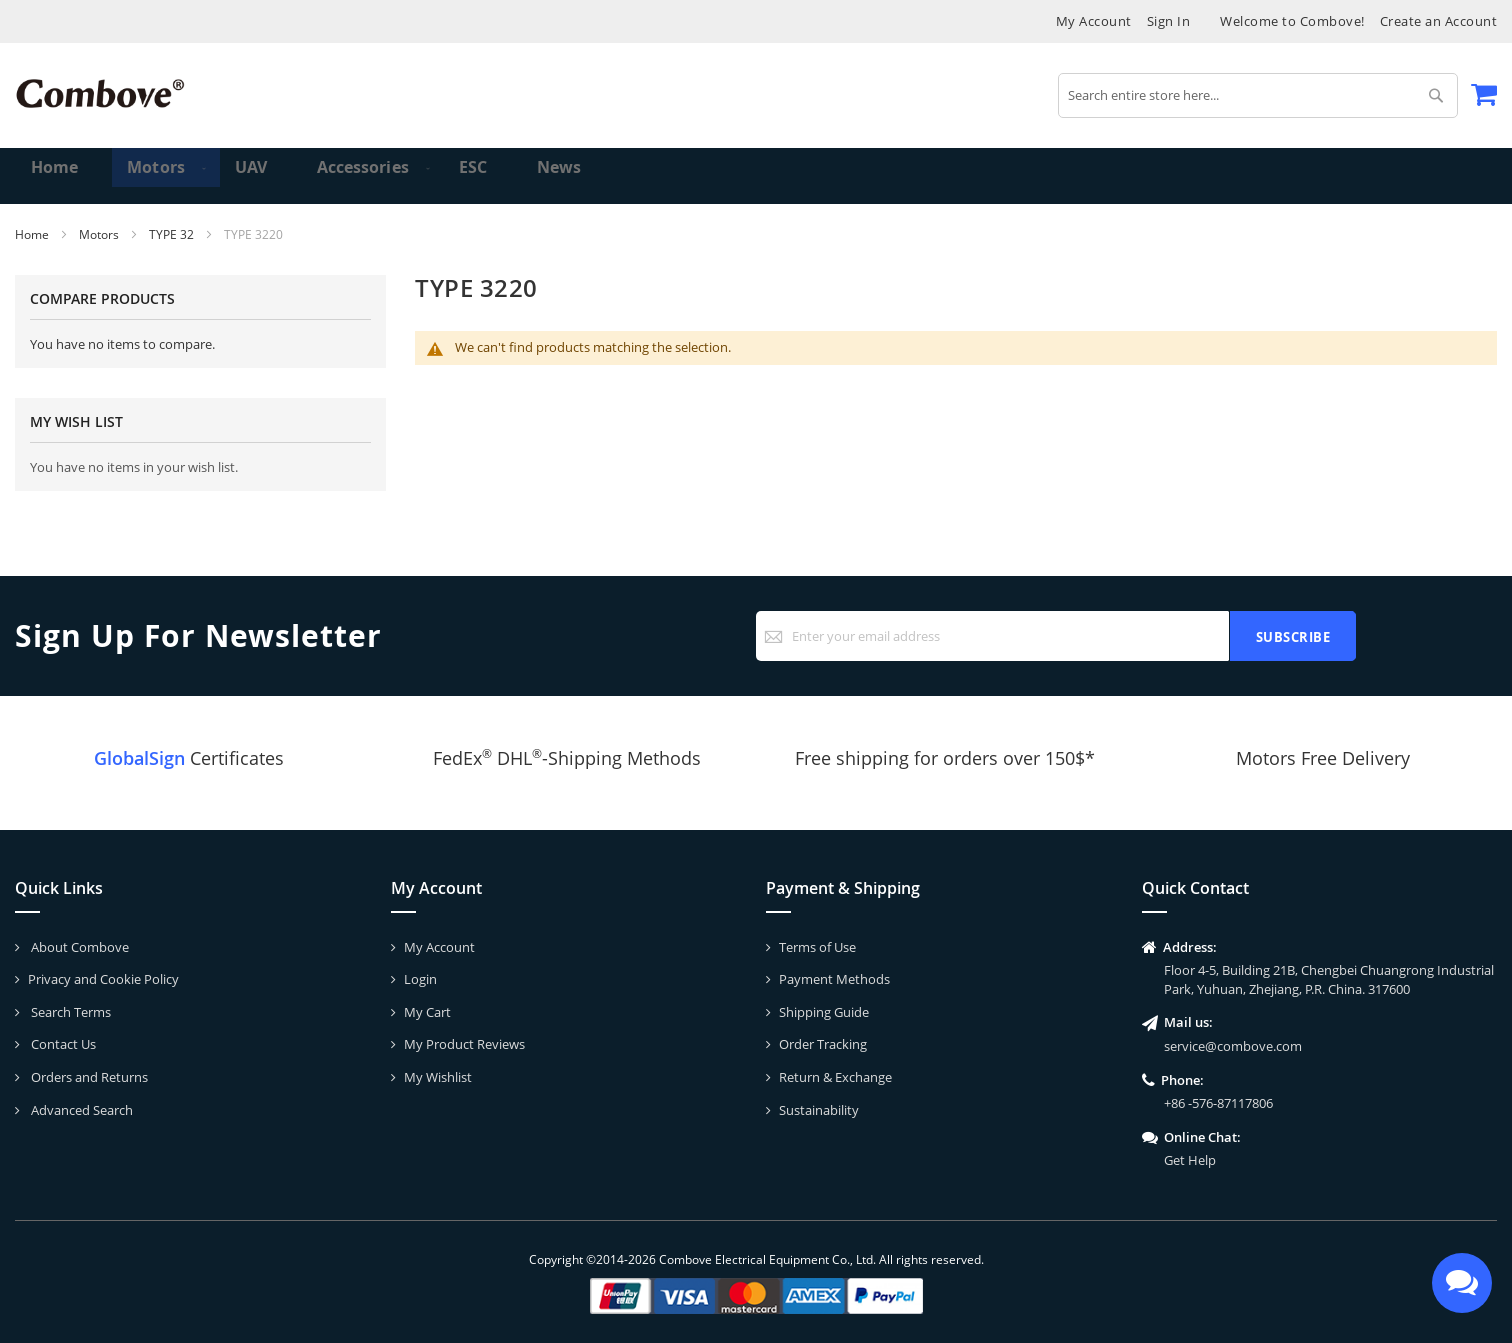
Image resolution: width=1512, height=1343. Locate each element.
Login (420, 979)
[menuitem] (148, 176)
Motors (100, 234)
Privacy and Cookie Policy (103, 979)
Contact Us (62, 1044)
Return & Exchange (835, 1077)
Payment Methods (834, 979)
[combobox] (1258, 95)
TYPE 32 (173, 234)
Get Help (1190, 1160)
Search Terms (69, 1012)
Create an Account (1439, 21)
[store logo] (100, 93)
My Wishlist (438, 1077)
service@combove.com (1233, 1046)
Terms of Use (817, 947)
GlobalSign (139, 758)
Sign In (1169, 21)
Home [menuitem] (56, 175)
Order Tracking (823, 1044)
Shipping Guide (824, 1012)
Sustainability (819, 1110)
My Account (1094, 21)
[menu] (756, 176)
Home (33, 234)
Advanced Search (80, 1110)
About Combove (78, 947)
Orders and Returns (88, 1077)
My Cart (427, 1012)
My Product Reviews (464, 1044)
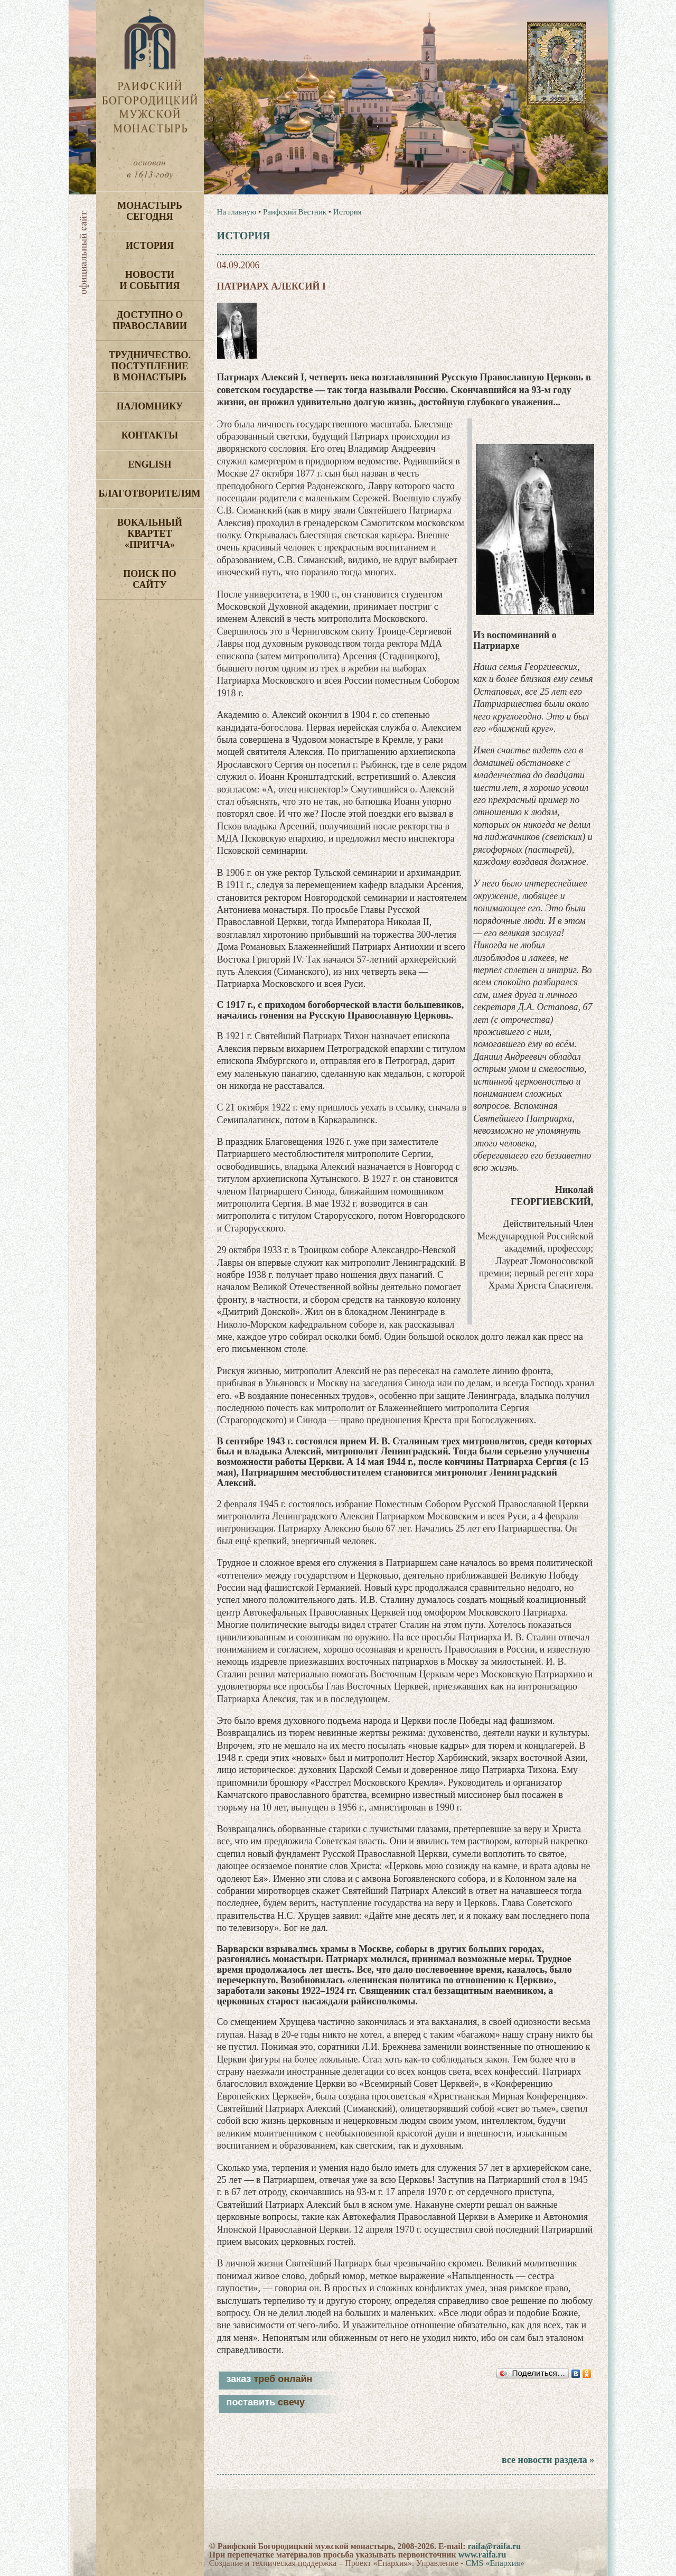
======
# To do
Retype all of the listing word for word and skip the pictures.

# Answer below
Image resolution: width=1512, height=1343. Locate each element.
Login (420, 979)
[menuitem] (148, 176)
Motors (100, 234)
Privacy and Cookie Policy (103, 979)
Contact Us (62, 1044)
Return & Exchange (835, 1077)
Payment Methods (834, 979)
[combobox] (1258, 95)
TYPE 32 (173, 234)
Get Help (1190, 1160)
Search Terms (69, 1012)
Create an Account (1439, 21)
[store logo] (100, 93)
My Wishlist (438, 1077)
service@combove.com (1233, 1046)
Terms of Use (817, 947)
GlobalSign (139, 758)
Sign In (1169, 21)
Home [menuitem] (56, 175)
Order Tracking (823, 1044)
Shipping Guide (824, 1012)
Sustainability (819, 1110)
My Account (1094, 21)
[menu] (756, 176)
Home (33, 234)
Advanced Search (80, 1110)
About Combove (78, 947)
Orders and Returns (88, 1077)
My Cart (427, 1012)
My Product Reviews (464, 1044)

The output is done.